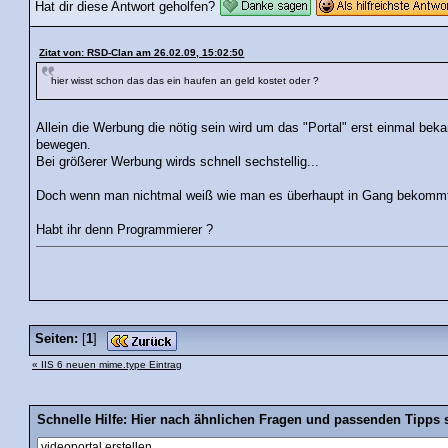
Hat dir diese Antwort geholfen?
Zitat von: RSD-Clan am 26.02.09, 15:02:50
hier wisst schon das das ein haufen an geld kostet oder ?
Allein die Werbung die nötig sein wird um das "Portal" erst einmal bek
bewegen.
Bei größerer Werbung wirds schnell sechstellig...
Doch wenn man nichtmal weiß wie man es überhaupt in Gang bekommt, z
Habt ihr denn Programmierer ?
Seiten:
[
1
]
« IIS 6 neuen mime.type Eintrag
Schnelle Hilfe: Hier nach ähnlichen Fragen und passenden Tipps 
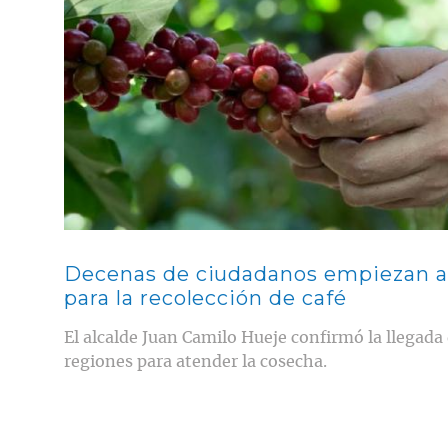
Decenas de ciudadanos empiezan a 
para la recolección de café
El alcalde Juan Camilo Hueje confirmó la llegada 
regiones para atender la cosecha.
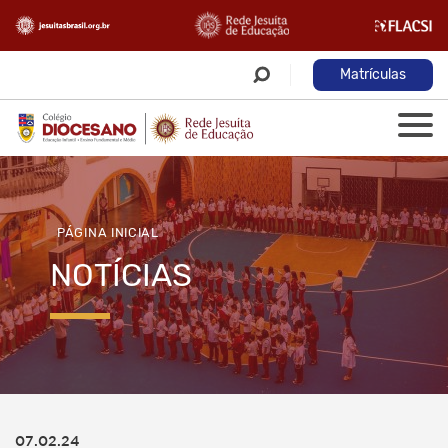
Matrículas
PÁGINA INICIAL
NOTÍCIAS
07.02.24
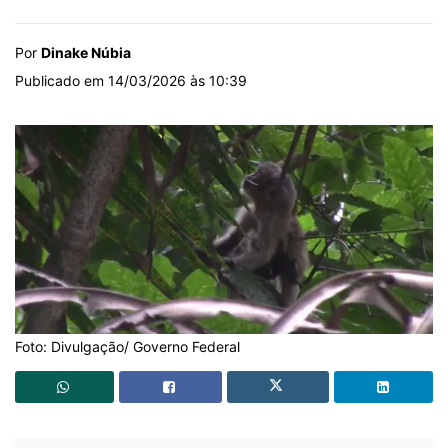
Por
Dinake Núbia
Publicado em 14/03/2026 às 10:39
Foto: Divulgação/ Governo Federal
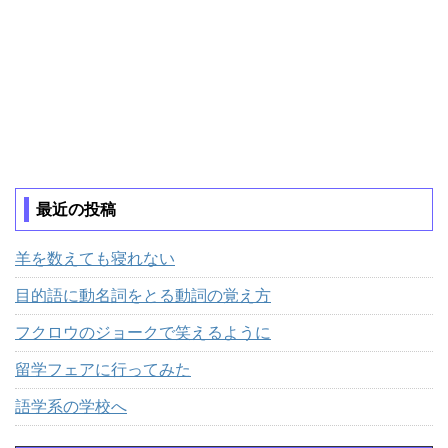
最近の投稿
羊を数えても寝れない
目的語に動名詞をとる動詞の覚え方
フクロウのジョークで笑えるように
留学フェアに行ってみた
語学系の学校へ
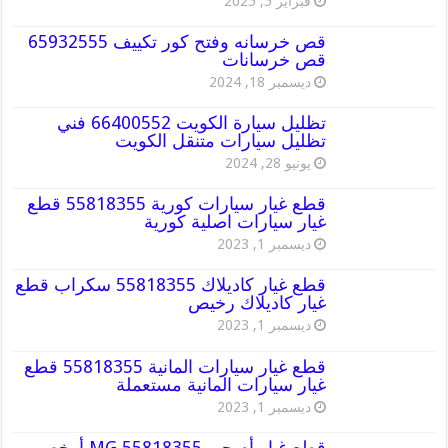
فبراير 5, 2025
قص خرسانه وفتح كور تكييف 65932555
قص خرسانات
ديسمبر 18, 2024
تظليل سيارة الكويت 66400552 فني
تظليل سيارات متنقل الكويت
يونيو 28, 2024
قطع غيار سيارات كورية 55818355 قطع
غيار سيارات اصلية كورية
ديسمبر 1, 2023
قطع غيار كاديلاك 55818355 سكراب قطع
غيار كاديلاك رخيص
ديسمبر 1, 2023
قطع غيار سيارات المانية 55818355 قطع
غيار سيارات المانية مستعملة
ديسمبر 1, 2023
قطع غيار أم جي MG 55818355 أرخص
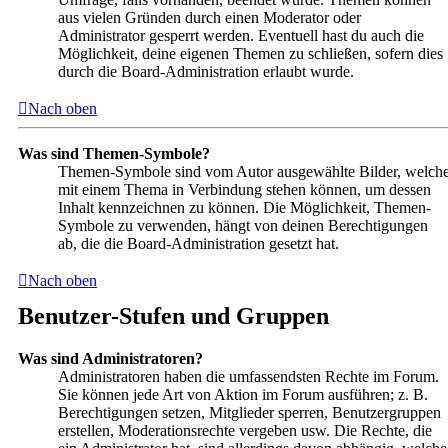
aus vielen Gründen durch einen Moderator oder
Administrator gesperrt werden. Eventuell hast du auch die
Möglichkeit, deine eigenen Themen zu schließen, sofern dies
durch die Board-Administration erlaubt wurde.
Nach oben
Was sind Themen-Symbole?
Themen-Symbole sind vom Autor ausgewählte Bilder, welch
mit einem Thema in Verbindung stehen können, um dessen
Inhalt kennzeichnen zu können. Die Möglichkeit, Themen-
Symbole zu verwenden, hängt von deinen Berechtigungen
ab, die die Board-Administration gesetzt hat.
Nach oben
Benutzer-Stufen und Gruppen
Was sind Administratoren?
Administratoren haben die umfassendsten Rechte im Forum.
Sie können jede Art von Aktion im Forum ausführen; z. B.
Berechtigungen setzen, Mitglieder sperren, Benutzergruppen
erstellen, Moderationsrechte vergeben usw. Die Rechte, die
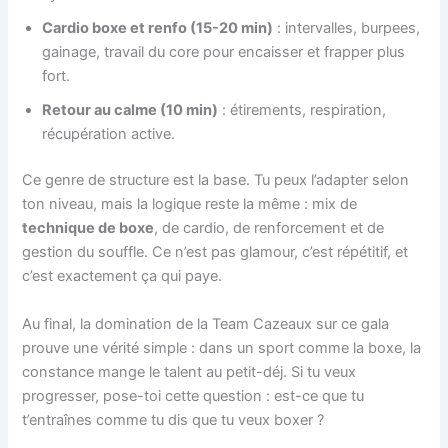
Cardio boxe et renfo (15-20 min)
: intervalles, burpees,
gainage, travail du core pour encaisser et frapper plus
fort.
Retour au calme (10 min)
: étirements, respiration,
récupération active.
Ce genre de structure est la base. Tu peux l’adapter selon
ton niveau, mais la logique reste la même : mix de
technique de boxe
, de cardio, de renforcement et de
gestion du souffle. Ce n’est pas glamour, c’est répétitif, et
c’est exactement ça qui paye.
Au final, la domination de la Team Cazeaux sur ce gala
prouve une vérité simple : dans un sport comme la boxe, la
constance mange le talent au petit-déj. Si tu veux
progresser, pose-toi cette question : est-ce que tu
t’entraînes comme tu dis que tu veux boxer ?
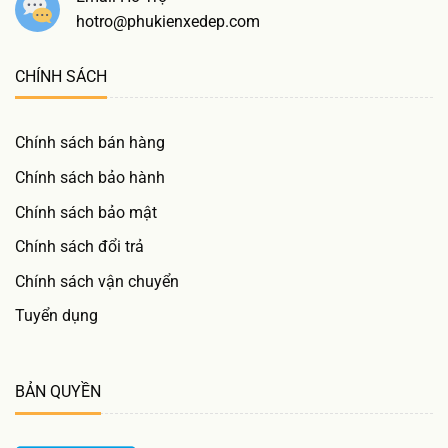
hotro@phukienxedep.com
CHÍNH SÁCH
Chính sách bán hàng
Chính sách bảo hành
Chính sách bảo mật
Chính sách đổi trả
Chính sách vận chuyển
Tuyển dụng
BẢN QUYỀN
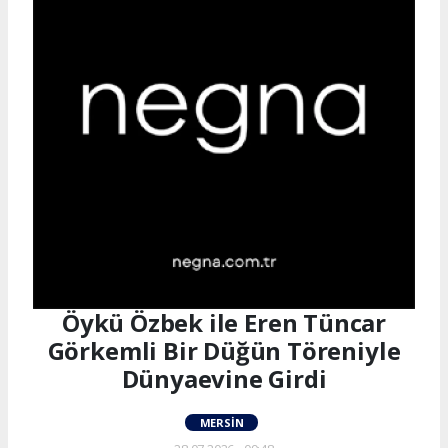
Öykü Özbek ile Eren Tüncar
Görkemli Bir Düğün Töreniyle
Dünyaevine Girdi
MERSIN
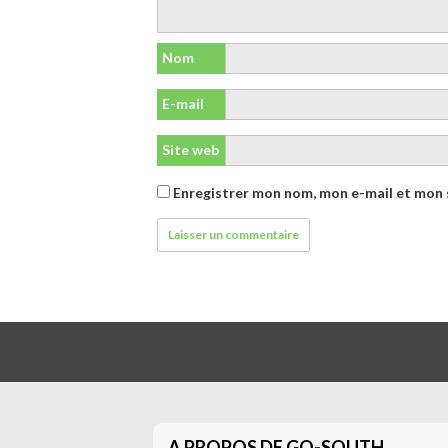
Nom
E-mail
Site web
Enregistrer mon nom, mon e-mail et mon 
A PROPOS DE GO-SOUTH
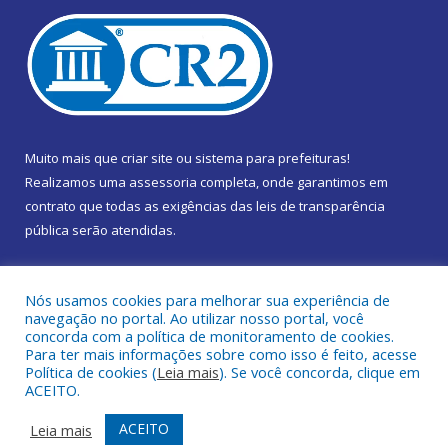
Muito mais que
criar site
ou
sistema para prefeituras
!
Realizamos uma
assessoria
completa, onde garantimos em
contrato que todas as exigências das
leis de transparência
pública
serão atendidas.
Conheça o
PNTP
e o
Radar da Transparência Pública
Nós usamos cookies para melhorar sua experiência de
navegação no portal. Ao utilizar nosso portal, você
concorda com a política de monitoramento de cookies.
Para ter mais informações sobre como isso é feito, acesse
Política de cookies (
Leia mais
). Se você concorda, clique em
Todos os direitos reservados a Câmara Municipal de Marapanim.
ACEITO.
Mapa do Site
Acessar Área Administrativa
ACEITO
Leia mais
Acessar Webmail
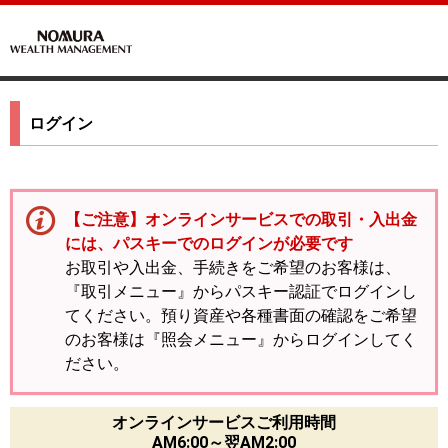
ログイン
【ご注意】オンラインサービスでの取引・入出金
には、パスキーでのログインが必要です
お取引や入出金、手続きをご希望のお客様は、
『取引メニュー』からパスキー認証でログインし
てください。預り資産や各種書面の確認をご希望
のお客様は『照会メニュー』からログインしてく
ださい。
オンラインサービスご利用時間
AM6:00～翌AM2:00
::::
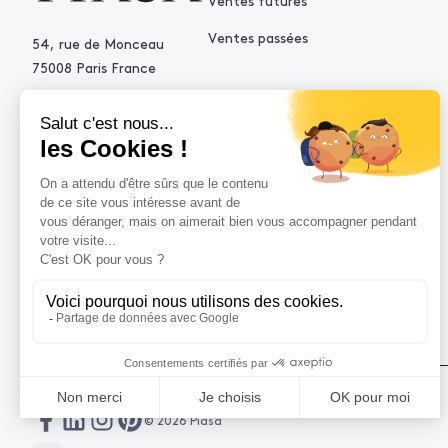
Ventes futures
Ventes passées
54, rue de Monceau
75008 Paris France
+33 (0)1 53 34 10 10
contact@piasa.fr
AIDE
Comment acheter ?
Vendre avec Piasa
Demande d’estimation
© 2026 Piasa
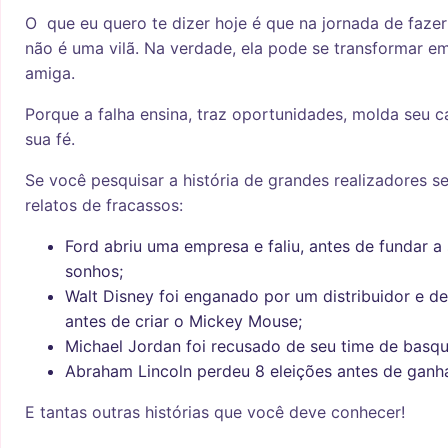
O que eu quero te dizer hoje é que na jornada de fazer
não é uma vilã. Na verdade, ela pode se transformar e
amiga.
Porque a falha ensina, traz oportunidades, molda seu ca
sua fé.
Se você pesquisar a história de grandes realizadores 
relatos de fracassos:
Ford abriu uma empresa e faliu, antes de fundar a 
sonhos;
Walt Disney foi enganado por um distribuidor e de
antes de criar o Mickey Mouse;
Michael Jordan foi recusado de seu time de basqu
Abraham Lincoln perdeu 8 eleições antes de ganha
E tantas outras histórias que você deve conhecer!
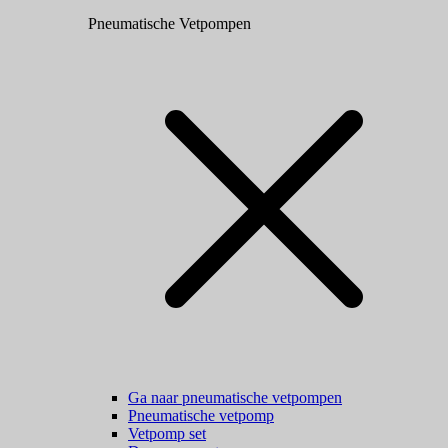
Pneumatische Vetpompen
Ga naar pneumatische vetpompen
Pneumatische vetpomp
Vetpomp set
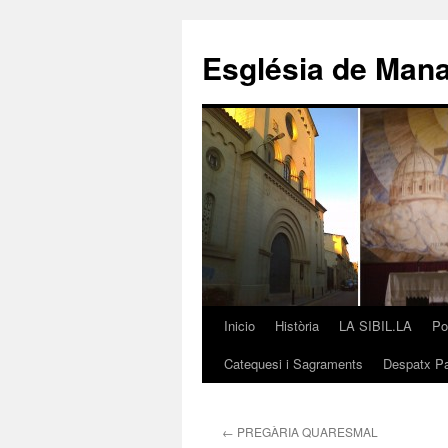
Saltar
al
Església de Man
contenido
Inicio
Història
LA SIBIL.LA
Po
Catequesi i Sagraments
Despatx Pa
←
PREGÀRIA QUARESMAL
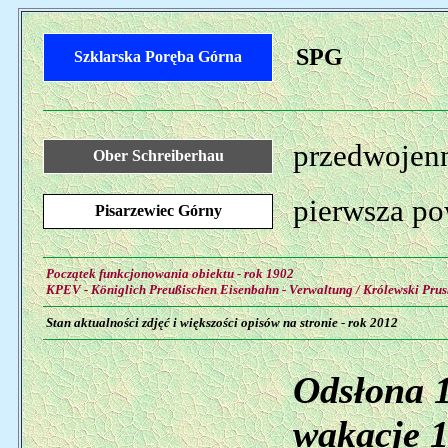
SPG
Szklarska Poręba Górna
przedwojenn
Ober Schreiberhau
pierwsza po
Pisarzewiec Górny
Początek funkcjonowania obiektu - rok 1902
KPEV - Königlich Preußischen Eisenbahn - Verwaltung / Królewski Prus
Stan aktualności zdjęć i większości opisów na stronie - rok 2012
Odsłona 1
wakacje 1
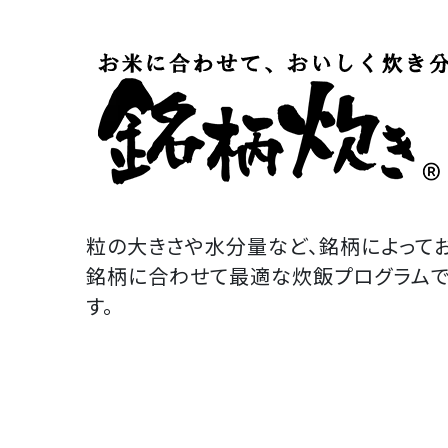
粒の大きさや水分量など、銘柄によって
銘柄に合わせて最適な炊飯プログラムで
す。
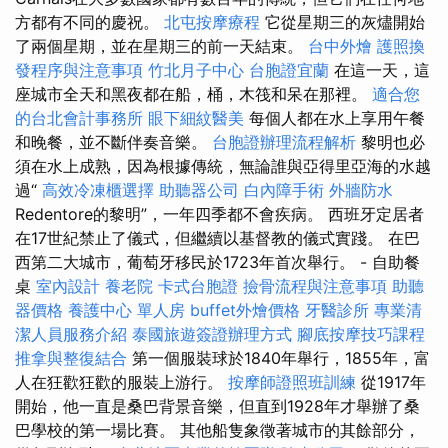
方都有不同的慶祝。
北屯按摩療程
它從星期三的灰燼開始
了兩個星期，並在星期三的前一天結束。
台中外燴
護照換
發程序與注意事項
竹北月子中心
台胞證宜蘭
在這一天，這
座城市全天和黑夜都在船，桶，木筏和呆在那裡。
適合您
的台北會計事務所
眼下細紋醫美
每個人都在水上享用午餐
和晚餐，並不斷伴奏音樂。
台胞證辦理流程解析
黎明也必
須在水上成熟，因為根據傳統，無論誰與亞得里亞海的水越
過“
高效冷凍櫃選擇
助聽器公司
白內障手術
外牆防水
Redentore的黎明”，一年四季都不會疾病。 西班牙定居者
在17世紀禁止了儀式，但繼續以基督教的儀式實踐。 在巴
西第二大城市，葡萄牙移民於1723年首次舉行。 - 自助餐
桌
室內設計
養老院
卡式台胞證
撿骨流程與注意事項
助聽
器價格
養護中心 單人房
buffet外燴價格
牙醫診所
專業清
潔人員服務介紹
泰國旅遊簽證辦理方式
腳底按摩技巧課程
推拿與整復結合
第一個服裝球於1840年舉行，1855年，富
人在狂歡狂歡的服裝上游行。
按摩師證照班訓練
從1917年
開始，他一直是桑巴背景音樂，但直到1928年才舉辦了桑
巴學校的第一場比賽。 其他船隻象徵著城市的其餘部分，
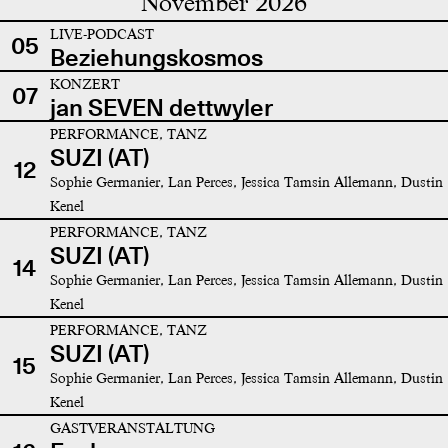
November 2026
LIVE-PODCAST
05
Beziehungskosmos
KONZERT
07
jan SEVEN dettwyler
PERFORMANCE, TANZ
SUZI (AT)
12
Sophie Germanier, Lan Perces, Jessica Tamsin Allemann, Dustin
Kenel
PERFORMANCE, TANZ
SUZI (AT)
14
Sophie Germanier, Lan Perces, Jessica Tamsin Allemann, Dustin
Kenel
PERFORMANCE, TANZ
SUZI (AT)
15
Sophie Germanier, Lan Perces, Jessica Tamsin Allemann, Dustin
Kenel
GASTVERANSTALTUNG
::::
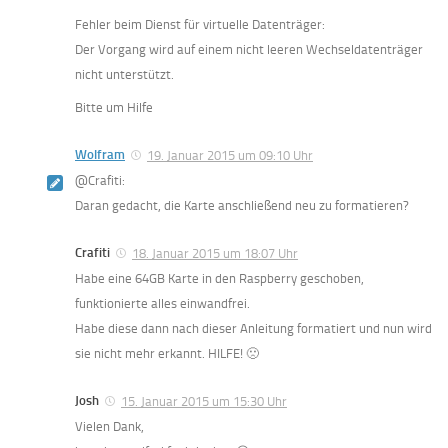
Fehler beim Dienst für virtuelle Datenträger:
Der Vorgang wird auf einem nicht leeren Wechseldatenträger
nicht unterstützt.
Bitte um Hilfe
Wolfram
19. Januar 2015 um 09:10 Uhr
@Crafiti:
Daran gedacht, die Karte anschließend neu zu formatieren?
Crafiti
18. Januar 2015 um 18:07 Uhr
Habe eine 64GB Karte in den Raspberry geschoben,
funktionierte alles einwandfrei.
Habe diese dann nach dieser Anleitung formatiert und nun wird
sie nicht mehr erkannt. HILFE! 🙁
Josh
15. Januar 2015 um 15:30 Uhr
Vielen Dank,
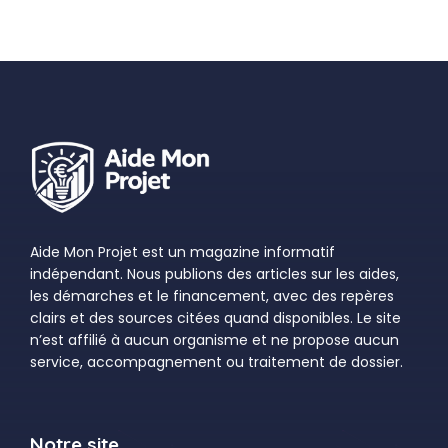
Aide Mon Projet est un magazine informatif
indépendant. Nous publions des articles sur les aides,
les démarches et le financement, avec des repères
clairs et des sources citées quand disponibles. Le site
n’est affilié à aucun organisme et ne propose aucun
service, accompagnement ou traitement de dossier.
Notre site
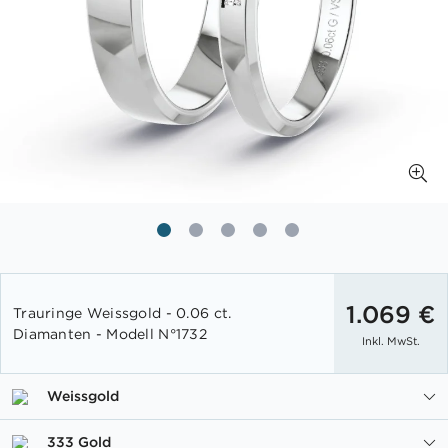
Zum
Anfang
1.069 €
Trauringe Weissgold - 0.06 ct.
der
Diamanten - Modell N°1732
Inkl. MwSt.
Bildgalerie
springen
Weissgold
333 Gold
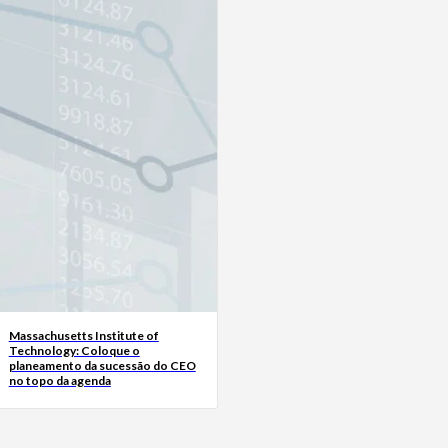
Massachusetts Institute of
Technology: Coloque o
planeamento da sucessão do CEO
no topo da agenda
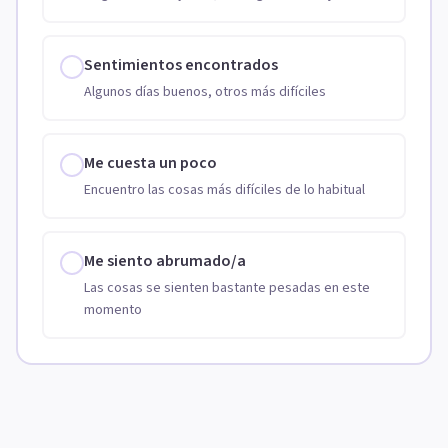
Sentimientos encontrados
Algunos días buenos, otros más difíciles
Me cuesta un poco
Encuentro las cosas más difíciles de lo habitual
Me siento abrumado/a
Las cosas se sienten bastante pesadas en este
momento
::::
— Required action —
Lines holding "الكويت": copy each one from the records above.

— Output —
تظليل سيارة الكويت 66400552 فني
تظليل سيارات متنقل الكويت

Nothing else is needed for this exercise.